What is required
Print the records below exactly, and do not carry over any picture.

Top of Exercise data

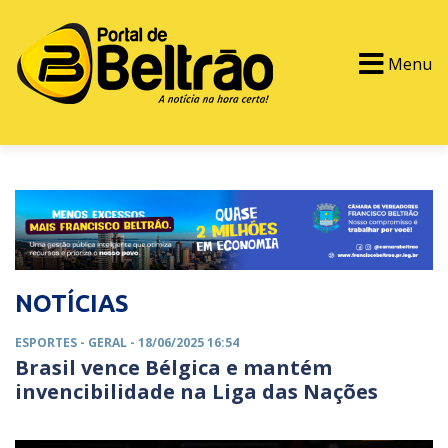
Menu
PORTAL TV
EVENTOS
CLASSIFICADOS
NOTÍCIAS
ESPORTES -
GERAL
- 18/06/2025 16:54
Brasil vence Bélgica e mantém
invencibilidade na Liga das Nações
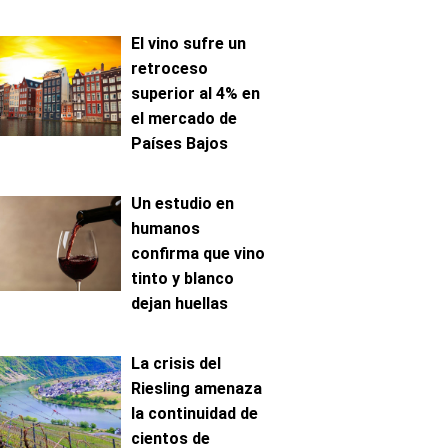
El vino sufre un
retroceso
superior al 4% en
el mercado de
Países Bajos
Un estudio en
humanos
confirma que vino
tinto y blanco
dejan huellas
metabólicas
distintas
La crisis del
Riesling amenaza
la continuidad de
cientos de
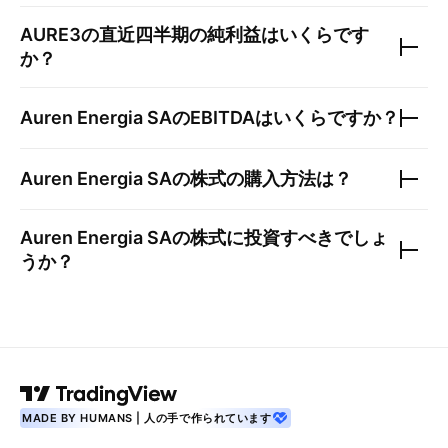
AURE3
の直近四半期の純利益はいくらです
か？
Auren Energia SA
のEBITDAはいくらですか？
Auren Energia SA
の株式の購入方法は？
Auren Energia SA
の株式に投資すべきでしょ
うか？
MADE BY HUMANS | 人の手で作られています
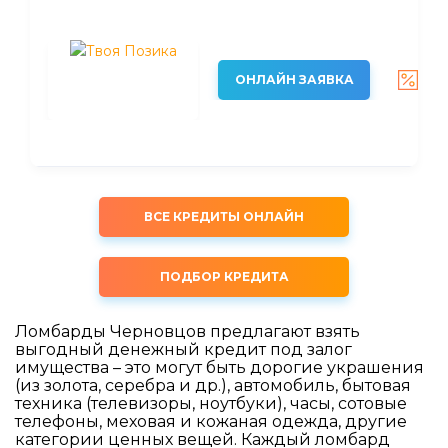
от
ОНЛАЙН ЗАЯВКА
1%
ВСЕ КРЕДИТЫ ОНЛАЙН
ПОДБОР КРЕДИТА
Ломбарды Черновцов предлагают взять
выгодный денежный кредит под залог
имущества – это могут быть дорогие украшения
(из золота, серебра и др.), автомобиль, бытовая
техника (телевизоры, ноутбуки), часы, сотовые
телефоны, меховая и кожаная одежда, другие
категории ценных вещей. Каждый ломбард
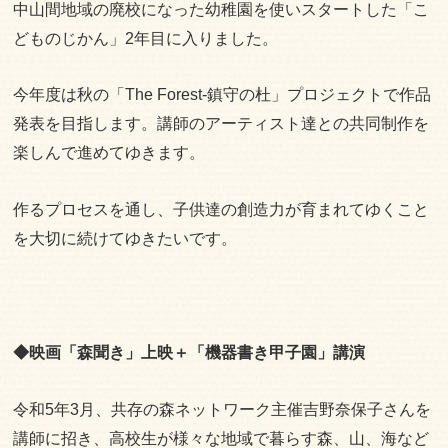
中山間地域の廃校になった幼稚園を使いスタートした「こ
どものじかん」2年目に入りました。
今年度は秋の「The Forest-鎮守の杜」プロジェクトで作品
発表を目指します。講師のアーティスト達との共同制作を
楽しんで進めてゆきます。
作るプロセスを通し、子供達の創造力が育まれてゆくこと
を大切に続けてゆきたいです。
◆映画「森聞き」上映＋「機器書き甲子園」講演
令和5年3月、共存の森ネットワーク主催吉野奈保子さんを
講師に招き、高校生が様々な地域で暮らす森、山、海など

Bottom of Exercise data

Response area
Menu
PORTAL TV
EVENTOS
CLASSIFICADOS
NOTÍCIAS
ESPORTES -
GERAL
- 18/06/2025 16:54
Brasil vence Bélgica e mantém
invencibilidade na Liga das Nações
El vino sufre un
retroceso
superior al 4% en
el mercado de
Países Bajos
Un estudio en
humanos
confirma que vino
tinto y blanco
dejan huellas
metabólicas
distintas
La crisis del
Riesling amenaza
la continuidad de
cientos de
AURE3
の直近四半期の純利益はいくらです
か？
Auren Energia SA
のEBITDAはいくらですか？
Auren Energia SA
の株式の購入方法は？
Auren Energia SA
の株式に投資すべきでしょ
うか？
MADE BY HUMANS | 人の手で作られています
от
ОНЛАЙН ЗАЯВКА
1%
ВСЕ КРЕДИТЫ ОНЛАЙН
ПОДБОР КРЕДИТА
Ломбарды Черновцов предлагают взять
выгодный денежный кредит под залог
имущества – это могут быть дорогие украшения
(из золота, серебра и др.), автомобиль, бытовая
техника (телевизоры, ноутбуки), часы, сотовые
телефоны, меховая и кожаная одежда, другие
категории ценных вещей. Каждый ломбард
中山間地域の廃校になった幼稚園を使いスタートした「こ
どものじかん」2年目に入りました。
今年度は秋の「The Forest-鎮守の杜」プロジェクトで作品
発表を目指します。講師のアーティスト達との共同制作を
楽しんで進めてゆきます。
作るプロセスを通し、子供達の創造力が育まれてゆくこと
を大切に続けてゆきたいです。
◆映画「森聞き」上映＋「機器書き甲子園」講演
令和5年3月、共存の森ネットワーク主催吉野奈保子さんを
講師に招き、高校生が様々な地域で暮らす森、山、海など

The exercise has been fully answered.